Charlotte Peterson ’22 looks at global politics through two lenses during internships with the Council on Foreign Relations and the Nobel-nominated human rights group Mwatana.
Last spring, amid the ongoing crisis in Yemen, Charlotte Peterson ’22 was helping document human rights conditions from behind her computer screen in Geneva, N.Y. Peterson first began researching the country’s civil war during her 2020 political science capstone course for a project comparing the conflicts in Yemen and Syria. By the following semester, she was working with Mwatana, the independent Yemeni human rights organization that was nominated for the 2021 Nobel Peace Prize.
As with many humanitarian groups focusing on documentation, Mwatana’s efforts revolve around accountability for perpetrators of abuses, Peterson says. “That’s where things tend to be focused most heavily,” she says, noting that at the UN and the International Criminal Court, “certain mechanisms exist solely to accumulate evidence for the potential of one day bringing people to court.”
In addition to documentation of human rights abuses and advocacy work, Mwatana helps raise global awareness of the nearly decade-long civil war. Peterson says geographical and political distances mean “conflicts like Syria and Yemen aren’t super tangible here,” but the internship helped her “see that distance in a different way,” she says.
This fall, Peterson combined her capstone project and internship experience in an independent study, analyzing how documentation efforts by groups like Mwatana can “impact people on the ground” and contribute to “peacebuilding efforts and opportunities for accountability.”
She also began an internship with the Council on Foreign Relations (CFR), whose goal is “to start a conversation in this country about the need for Americans to better understand the world.” There, Peterson has continued to “combine and draw on my coursework from history and political science, and apply that” to her assignments, though in a new context. As an intern for the CFR’s Director of Studies and the Vice President, she has been researching key historical events of the past 100 years and their role in U.S. foreign policy today.

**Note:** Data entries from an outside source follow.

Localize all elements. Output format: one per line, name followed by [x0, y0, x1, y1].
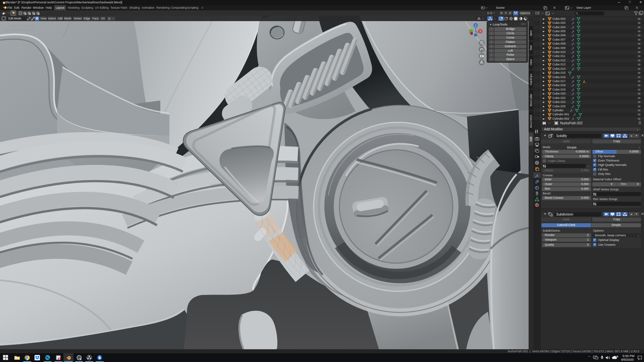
svg-text:X: X	[479, 29, 481, 33]
svg-text:Z: Z	[475, 24, 477, 27]
svg-text:8: 8	[641, 358, 642, 360]
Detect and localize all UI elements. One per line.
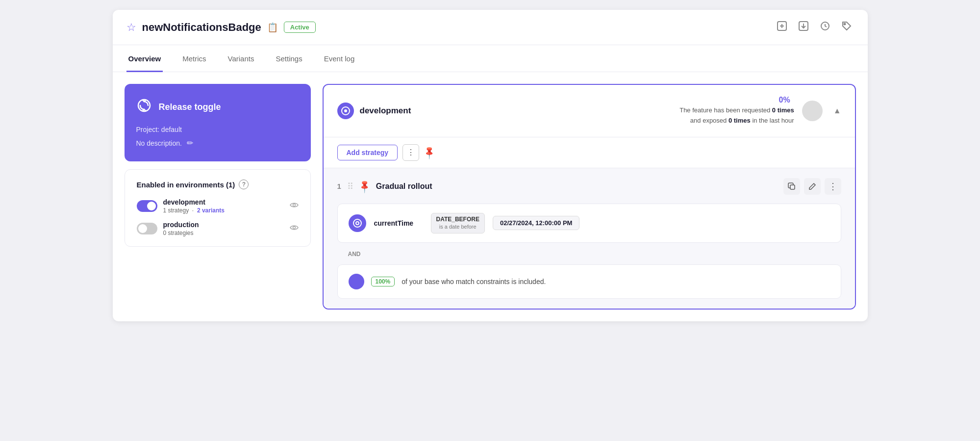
tab-overview[interactable]: Overview [126,46,163,72]
rollout-card: 100% of your base who match constraints … [337,264,841,299]
avatar [802,101,823,121]
env-stats: The feature has been requested 0 times a… [679,105,794,126]
strategy-pin-icon: 📌 [357,179,372,194]
percent-label: 0% [779,96,790,104]
svg-point-14 [356,222,359,225]
release-toggle-icon [136,98,152,117]
svg-point-6 [844,24,845,25]
copy-icon[interactable]: 📋 [267,22,278,33]
strategy-number: 1 [337,182,341,190]
env-name-development: development [163,198,284,206]
body: Release toggle Project: default No descr… [113,72,868,321]
strategy-header: 1 ⠿ 📌 Gradual rollout [337,178,841,195]
env-section-name: development [360,106,674,116]
environments-card: Enabled in environments (1) ? developmen… [125,169,311,247]
constraint-icon [349,214,366,232]
chevron-up-icon[interactable]: ▲ [833,106,841,115]
header-actions [775,19,854,36]
svg-rect-12 [790,185,795,189]
pin-icon: 📌 [422,145,437,160]
help-icon[interactable]: ? [239,180,249,189]
add-strategy-button[interactable]: Add strategy [337,145,398,160]
env-name-production: production [163,221,284,229]
tab-settings[interactable]: Settings [274,46,304,72]
svg-point-13 [353,219,361,227]
strategy-actions: ⋮ [783,178,841,195]
tag-button[interactable] [839,19,854,36]
action-row: Add strategy ⋮ 📌 [324,137,855,168]
strategy-section: 1 ⠿ 📌 Gradual rollout [324,168,855,309]
strategy-name: Gradual rollout [376,182,778,191]
left-panel: Release toggle Project: default No descr… [125,84,311,247]
eye-icon-production[interactable] [290,224,299,233]
list-item: development 1 strategy · 2 variants [137,198,299,214]
release-card-header: Release toggle [136,98,299,117]
right-panel: development 0% The feature has been requ… [323,84,856,310]
release-title: Release toggle [159,102,221,112]
copy-strategy-button[interactable] [783,178,800,195]
add-button[interactable] [775,19,789,36]
constraint-field: currentTime [374,219,423,227]
svg-point-11 [344,109,347,112]
production-toggle[interactable] [137,223,157,234]
and-label: AND [337,249,841,259]
download-button[interactable] [796,19,811,36]
tab-event-log[interactable]: Event log [322,46,357,72]
release-card: Release toggle Project: default No descr… [125,84,311,161]
history-button[interactable] [818,19,832,36]
star-icon[interactable]: ☆ [126,21,136,34]
constraint-card: currentTime DATE_BEFORE is a date before… [337,204,841,243]
rollout-text: of your base who match constraints is in… [402,278,546,285]
tab-variants[interactable]: Variants [226,46,256,72]
edit-strategy-button[interactable] [804,178,821,195]
release-description: No description. ✏ [136,138,299,148]
env-info-production: production 0 strategies [163,221,284,236]
environments-title: Enabled in environments (1) ? [137,180,299,189]
svg-point-8 [293,204,295,207]
env-meta-development: 1 strategy · 2 variants [163,207,284,214]
strategy-more-button[interactable]: ⋮ [825,178,841,195]
header-left: ☆ newNotificationsBadge 📋 Active [126,21,768,34]
svg-point-9 [293,227,295,229]
constraint-value: 02/27/2024, 12:00:00 PM [493,216,579,230]
release-project: Project: default [136,126,299,133]
env-meta-production: 0 strategies [163,230,284,236]
rollout-dot [349,274,364,289]
edit-description-icon[interactable]: ✏ [187,138,193,148]
header: ☆ newNotificationsBadge 📋 Active [113,10,868,45]
development-toggle[interactable] [137,200,157,212]
status-badge: Active [284,22,316,33]
tabs: Overview Metrics Variants Settings Event… [113,45,868,72]
eye-icon-development[interactable] [290,202,299,210]
env-section-header: development 0% The feature has been requ… [324,85,855,137]
tab-metrics[interactable]: Metrics [180,46,208,72]
more-options-button[interactable]: ⋮ [402,144,419,161]
main-card: ☆ newNotificationsBadge 📋 Active [113,10,868,321]
variants-link[interactable]: 2 variants [197,207,225,214]
rollout-percentage: 100% [371,277,395,286]
list-item: production 0 strategies [137,221,299,236]
feature-name: newNotificationsBadge [142,21,261,34]
env-icon [337,103,354,119]
constraint-operator: DATE_BEFORE is a date before [431,213,485,233]
env-info-development: development 1 strategy · 2 variants [163,198,284,214]
drag-icon[interactable]: ⠿ [347,181,353,192]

Compared to the on-the-ground nature of Mwatana’s efforts, the scope of the work at CFR is more focused on the “higher politics” of diplomacy writ large. “When you’re working with a human rights organization, it’s more mission focused rather than subject focused,” she explains. “You’re thinking about the future — what you want to happen,” whereas with a think tank like CFR, “I’m thinking a lot about specific events” in historical context and how they’re linked to long-term diplomatic strategy.
Throughout this work, the highlight has been the “chance to take what I was reading about in the classroom and participate in it…to actually work with the issues I was studying,” she says. “My coursework at HWS has really shaped my critical thinking and analytical skills, which have been absolutely essential to my work in political research, no matter what organization I have been working for. I really owe a lot to my professors and peers at HWS who have challenged me to think in new ways and tackle complex problems.”